## Exercise directions:
Print the entries that appear below, exactly as written and without their pictures.

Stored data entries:

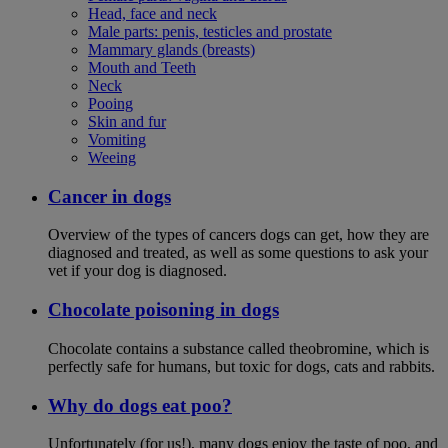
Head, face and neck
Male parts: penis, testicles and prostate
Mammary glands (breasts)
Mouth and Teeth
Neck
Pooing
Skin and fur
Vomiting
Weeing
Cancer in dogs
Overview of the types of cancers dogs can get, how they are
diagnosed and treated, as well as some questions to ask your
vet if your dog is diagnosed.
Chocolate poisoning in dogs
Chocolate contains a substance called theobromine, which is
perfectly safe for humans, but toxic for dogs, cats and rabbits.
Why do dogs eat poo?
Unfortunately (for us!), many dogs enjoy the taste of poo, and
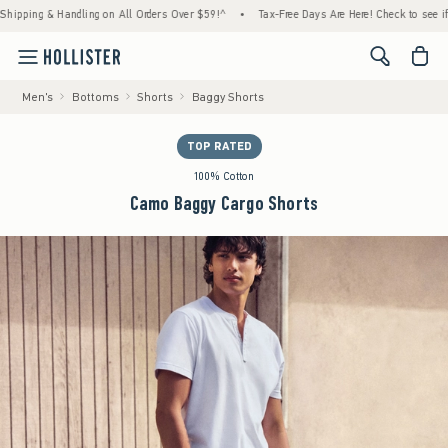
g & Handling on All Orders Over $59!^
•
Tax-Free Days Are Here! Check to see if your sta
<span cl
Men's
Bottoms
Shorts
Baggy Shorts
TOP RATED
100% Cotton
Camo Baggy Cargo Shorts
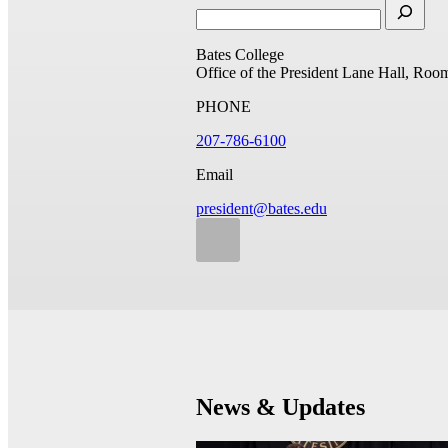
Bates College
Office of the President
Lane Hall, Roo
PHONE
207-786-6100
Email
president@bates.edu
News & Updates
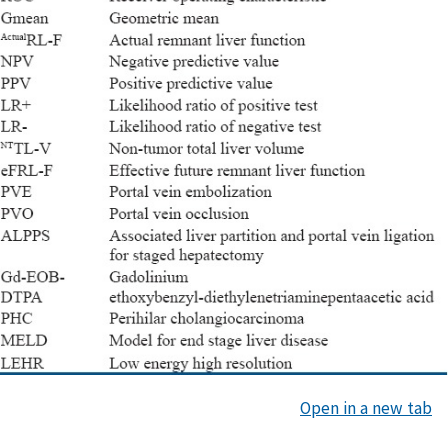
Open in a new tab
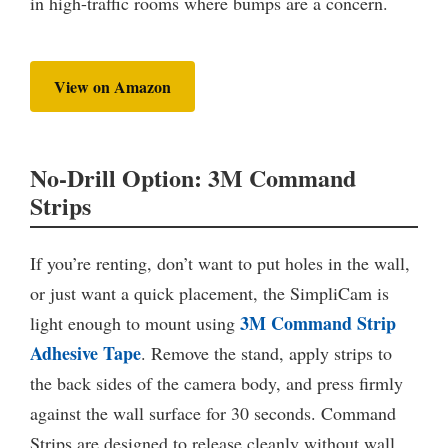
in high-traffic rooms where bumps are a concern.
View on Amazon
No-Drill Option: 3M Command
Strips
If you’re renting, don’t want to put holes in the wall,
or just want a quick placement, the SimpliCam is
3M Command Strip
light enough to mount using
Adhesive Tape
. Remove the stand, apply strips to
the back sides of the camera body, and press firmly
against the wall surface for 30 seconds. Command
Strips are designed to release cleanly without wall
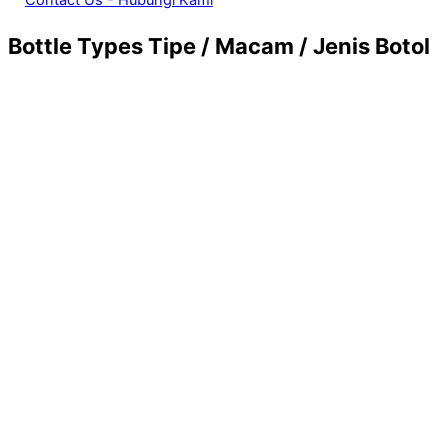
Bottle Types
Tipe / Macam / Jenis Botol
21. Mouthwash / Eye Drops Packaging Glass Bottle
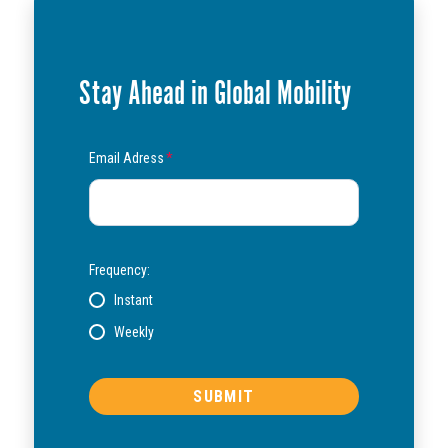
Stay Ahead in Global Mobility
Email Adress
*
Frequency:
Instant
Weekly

## Solution:
Head, face and neck
Male parts: penis, testicles and prostate
Mammary glands (breasts)
Mouth and Teeth
Neck
Pooing
Skin and fur
Vomiting
Weeing
Cancer in dogs
Overview of the types of cancers dogs can get, how they are
diagnosed and treated, as well as some questions to ask your
vet if your dog is diagnosed.
Chocolate poisoning in dogs
Chocolate contains a substance called theobromine, which is
perfectly safe for humans, but toxic for dogs, cats and rabbits.
Why do dogs eat poo?
Unfortunately (for us!), many dogs enjoy the taste of poo, and
g & Handling on All Orders Over $59!^
•
Tax-Free Days Are Here! Check to see if your sta
<span cl
Men's
Bottoms
Shorts
Baggy Shorts
TOP RATED
100% Cotton
Camo Baggy Cargo Shorts
Bates College
Office of the President
Lane Hall, Roo
PHONE
207-786-6100
Email
president@bates.edu
News & Updates
Open in a new tab
in high-traffic rooms where bumps are a concern.
View on Amazon
No-Drill Option: 3M Command
Strips
If you’re renting, don’t want to put holes in the wall,
or just want a quick placement, the SimpliCam is
3M Command Strip
light enough to mount using
Adhesive Tape
. Remove the stand, apply strips to
the back sides of the camera body, and press firmly
against the wall surface for 30 seconds. Command
Strips are designed to release cleanly without wall
Bottle Types
Tipe / Macam / Jenis Botol
21. Mouthwash / Eye Drops Packaging Glass Bottle
Stay Ahead in Global Mobility
Email Adress
*
Frequency:
Instant
Weekly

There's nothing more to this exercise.